### EXERCISE
What follows is a set of records; repeat them exactly, without the pictures.

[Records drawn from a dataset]
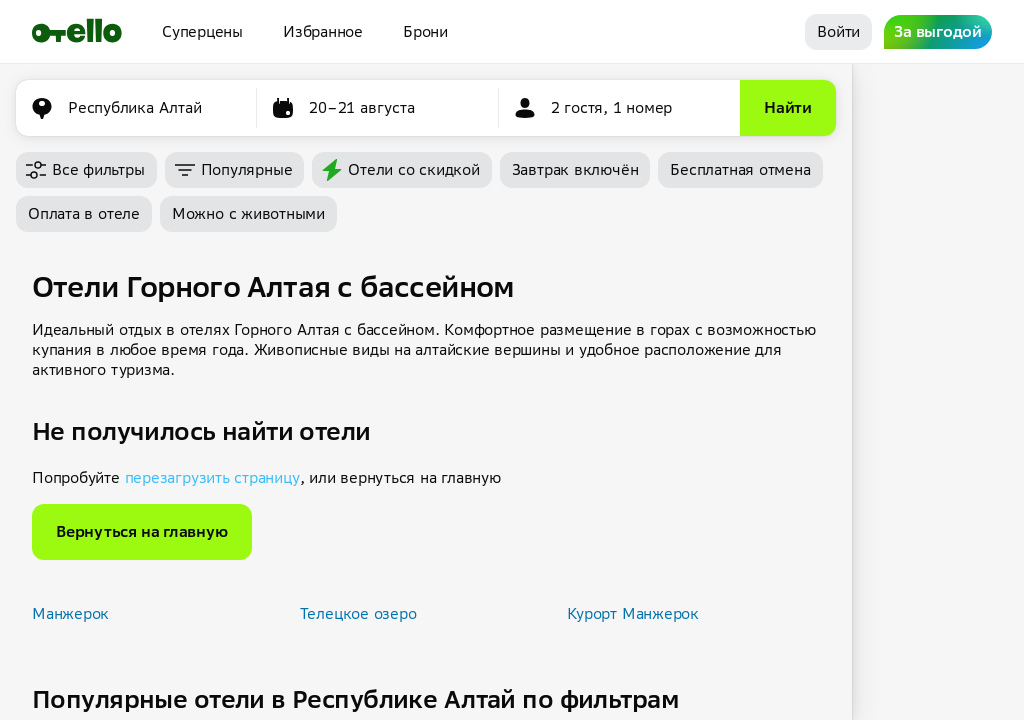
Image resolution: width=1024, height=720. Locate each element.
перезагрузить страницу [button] (212, 477)
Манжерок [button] (70, 613)
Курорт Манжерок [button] (633, 613)
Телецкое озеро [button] (358, 613)
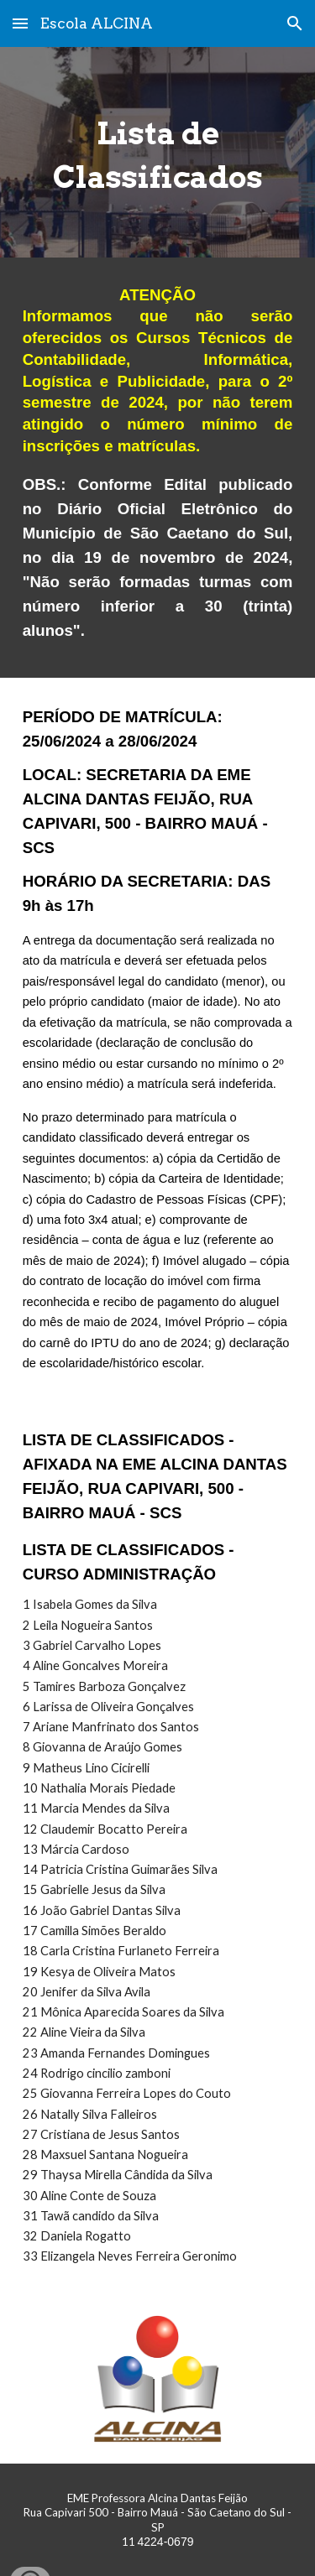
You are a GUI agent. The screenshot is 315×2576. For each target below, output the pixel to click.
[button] (20, 23)
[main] (158, 152)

### COMPLETED TASK
Image resolution: width=1024, height=720. Locate each element.
перезагрузить страницу [button] (212, 477)
Манжерок [button] (70, 613)
Курорт Манжерок [button] (633, 613)
Телецкое озеро [button] (358, 613)
You are a GUI agent. The screenshot is 315×2576. For each target below, output the pixel to click.
[button] (20, 23)
[main] (158, 152)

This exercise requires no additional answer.